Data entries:
--------
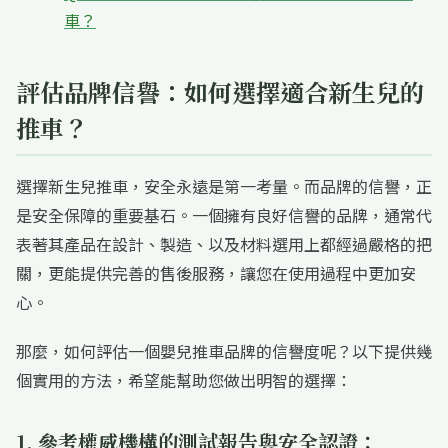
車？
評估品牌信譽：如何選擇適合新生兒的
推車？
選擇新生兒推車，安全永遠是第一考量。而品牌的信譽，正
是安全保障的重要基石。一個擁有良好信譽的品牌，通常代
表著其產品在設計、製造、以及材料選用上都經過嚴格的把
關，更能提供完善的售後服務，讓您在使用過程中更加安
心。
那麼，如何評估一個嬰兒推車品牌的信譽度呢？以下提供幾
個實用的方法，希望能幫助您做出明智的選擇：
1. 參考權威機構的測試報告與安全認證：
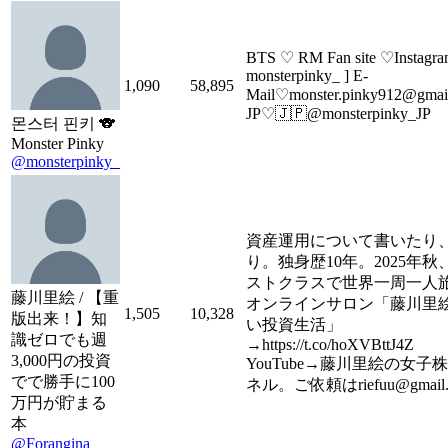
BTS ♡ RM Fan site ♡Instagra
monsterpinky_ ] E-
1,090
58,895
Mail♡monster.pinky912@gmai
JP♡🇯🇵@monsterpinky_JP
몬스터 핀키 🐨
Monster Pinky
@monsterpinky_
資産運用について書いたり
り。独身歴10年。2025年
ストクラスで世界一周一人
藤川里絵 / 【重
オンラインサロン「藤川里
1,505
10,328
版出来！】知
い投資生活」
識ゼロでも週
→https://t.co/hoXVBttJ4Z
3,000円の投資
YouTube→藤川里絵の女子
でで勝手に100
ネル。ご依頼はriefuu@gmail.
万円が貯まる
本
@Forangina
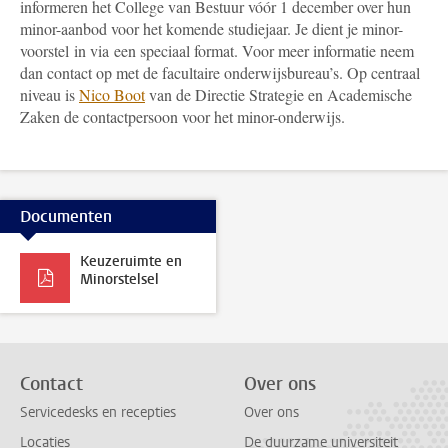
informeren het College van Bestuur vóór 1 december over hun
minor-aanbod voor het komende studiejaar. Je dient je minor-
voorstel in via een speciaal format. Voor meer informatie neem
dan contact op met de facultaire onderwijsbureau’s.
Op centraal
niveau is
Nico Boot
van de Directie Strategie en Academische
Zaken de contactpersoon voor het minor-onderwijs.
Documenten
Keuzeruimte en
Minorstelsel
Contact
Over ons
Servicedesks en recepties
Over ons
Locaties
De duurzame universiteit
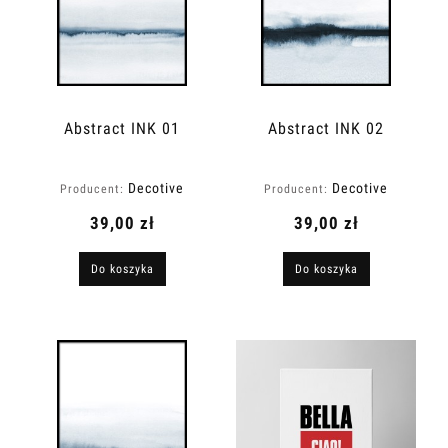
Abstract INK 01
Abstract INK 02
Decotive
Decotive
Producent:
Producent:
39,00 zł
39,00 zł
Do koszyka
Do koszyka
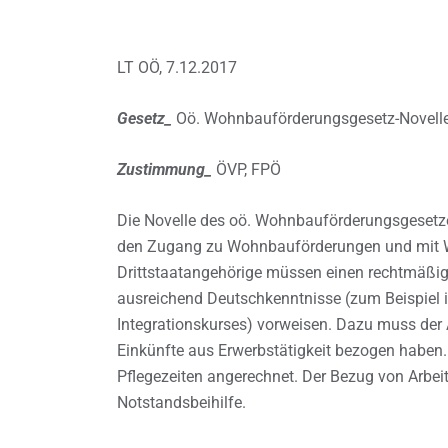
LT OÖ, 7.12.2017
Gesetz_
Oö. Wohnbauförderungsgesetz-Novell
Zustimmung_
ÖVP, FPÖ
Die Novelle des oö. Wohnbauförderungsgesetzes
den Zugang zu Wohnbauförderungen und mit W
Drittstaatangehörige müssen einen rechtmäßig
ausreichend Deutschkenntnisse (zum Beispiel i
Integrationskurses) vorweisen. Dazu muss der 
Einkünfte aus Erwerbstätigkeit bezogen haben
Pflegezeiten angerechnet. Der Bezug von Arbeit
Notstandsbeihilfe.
--------
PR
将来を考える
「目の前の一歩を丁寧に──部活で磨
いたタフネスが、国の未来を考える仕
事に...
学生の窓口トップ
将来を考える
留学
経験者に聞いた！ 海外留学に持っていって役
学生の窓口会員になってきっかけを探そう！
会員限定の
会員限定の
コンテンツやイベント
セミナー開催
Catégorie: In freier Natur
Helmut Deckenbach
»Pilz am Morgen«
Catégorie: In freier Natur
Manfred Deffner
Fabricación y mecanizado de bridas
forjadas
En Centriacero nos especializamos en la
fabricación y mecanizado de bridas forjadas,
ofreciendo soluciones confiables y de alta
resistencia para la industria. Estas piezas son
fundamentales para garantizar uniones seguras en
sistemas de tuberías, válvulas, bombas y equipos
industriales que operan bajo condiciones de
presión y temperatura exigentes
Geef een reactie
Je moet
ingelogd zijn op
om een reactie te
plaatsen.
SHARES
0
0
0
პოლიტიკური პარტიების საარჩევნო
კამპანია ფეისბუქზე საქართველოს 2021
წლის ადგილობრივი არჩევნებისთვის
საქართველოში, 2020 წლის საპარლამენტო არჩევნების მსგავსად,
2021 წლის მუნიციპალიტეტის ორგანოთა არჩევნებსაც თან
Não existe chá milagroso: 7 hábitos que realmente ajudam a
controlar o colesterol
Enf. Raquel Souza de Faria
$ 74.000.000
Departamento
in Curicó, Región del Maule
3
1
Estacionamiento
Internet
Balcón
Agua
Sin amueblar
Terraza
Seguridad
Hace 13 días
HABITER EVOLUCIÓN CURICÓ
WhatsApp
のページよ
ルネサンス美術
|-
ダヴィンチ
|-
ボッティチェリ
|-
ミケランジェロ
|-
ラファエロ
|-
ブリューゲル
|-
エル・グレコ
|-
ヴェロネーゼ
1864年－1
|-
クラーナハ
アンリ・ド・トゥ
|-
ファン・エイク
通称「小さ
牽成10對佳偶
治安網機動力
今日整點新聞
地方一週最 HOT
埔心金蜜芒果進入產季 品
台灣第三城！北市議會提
--------
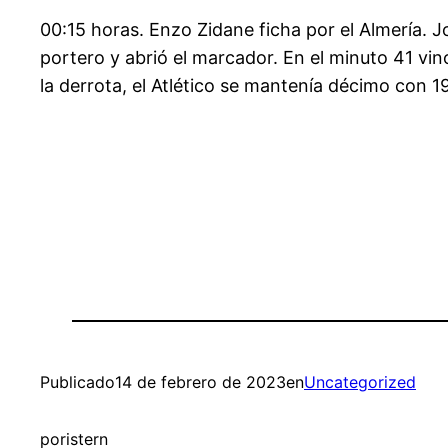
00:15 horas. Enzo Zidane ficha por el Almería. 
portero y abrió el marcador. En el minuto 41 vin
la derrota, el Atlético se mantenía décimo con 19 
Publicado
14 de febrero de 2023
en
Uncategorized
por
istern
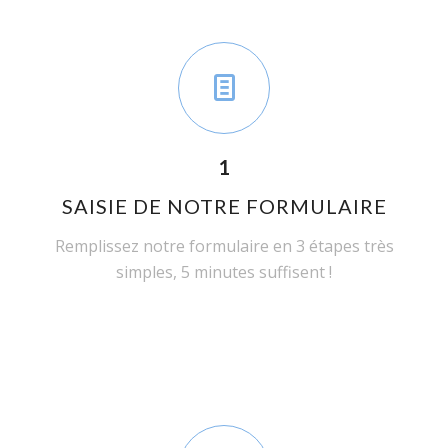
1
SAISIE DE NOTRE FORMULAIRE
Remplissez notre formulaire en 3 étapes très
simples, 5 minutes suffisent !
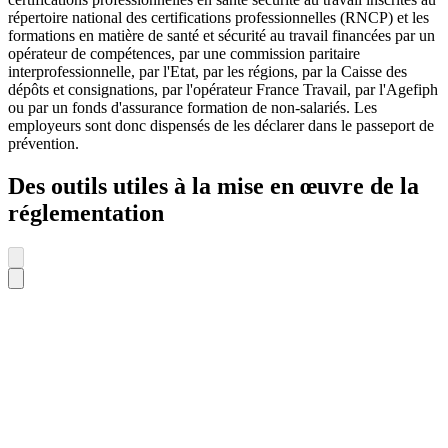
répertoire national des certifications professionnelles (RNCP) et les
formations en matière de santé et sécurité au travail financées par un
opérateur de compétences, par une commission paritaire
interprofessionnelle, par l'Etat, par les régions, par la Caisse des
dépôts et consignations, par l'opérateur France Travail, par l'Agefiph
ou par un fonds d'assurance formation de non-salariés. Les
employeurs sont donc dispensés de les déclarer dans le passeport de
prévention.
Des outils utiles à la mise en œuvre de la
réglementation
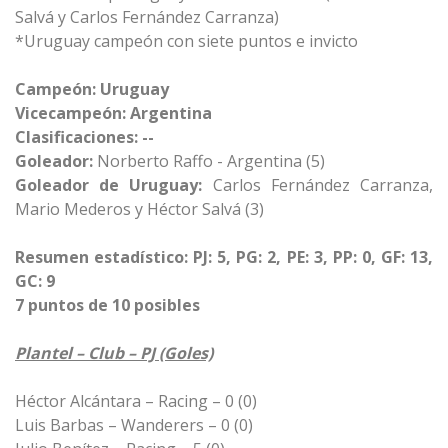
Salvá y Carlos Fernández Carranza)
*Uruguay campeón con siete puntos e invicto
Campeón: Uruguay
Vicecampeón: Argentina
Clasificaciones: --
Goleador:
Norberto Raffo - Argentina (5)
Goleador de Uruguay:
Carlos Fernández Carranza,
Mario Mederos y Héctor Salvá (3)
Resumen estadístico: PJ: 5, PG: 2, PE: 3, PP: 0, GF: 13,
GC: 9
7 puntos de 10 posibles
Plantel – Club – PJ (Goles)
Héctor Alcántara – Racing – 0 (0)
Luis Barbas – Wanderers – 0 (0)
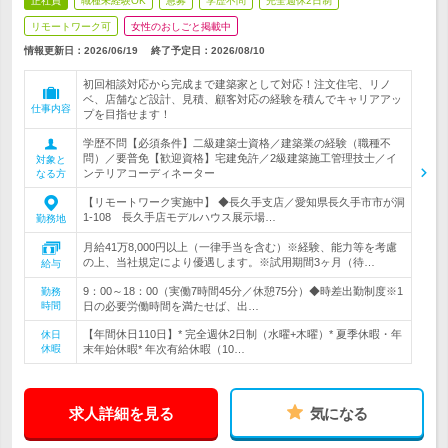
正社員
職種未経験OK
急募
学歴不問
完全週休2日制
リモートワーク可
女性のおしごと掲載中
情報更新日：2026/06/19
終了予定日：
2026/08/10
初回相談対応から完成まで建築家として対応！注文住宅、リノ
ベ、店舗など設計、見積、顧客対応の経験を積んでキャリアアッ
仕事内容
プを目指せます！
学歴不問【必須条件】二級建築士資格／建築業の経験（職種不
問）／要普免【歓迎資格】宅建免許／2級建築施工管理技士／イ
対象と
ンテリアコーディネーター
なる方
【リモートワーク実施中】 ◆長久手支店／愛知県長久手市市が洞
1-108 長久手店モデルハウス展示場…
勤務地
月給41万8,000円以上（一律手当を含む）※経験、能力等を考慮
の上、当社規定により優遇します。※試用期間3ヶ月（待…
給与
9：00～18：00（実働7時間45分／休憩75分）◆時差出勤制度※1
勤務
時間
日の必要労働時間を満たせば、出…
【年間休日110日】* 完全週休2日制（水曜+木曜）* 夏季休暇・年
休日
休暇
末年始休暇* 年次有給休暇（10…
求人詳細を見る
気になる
--------
» **PROBLEM DETAILS**
Say how many lines in the entries above contain the string "forjadas". Give the number by itself.

» **RESULT FOR THIS TASK**
2